### PROBLEM DETAILS
Output the entries word for word. Omit images.

### EXERCISE DATA

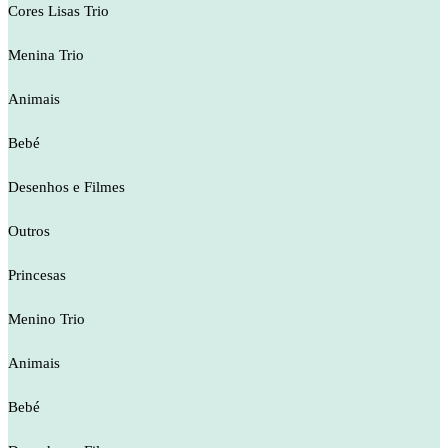
Cores Lisas Trio
Menina Trio
Animais
Bebé
Desenhos e Filmes
Outros
Princesas
Menino Trio
Animais
Bebé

### YOUR RESPONSE
Cores Lisas Trio
Menina Trio
Animais
Bebé
Desenhos e Filmes
Outros
Princesas
Menino Trio
Animais
Bebé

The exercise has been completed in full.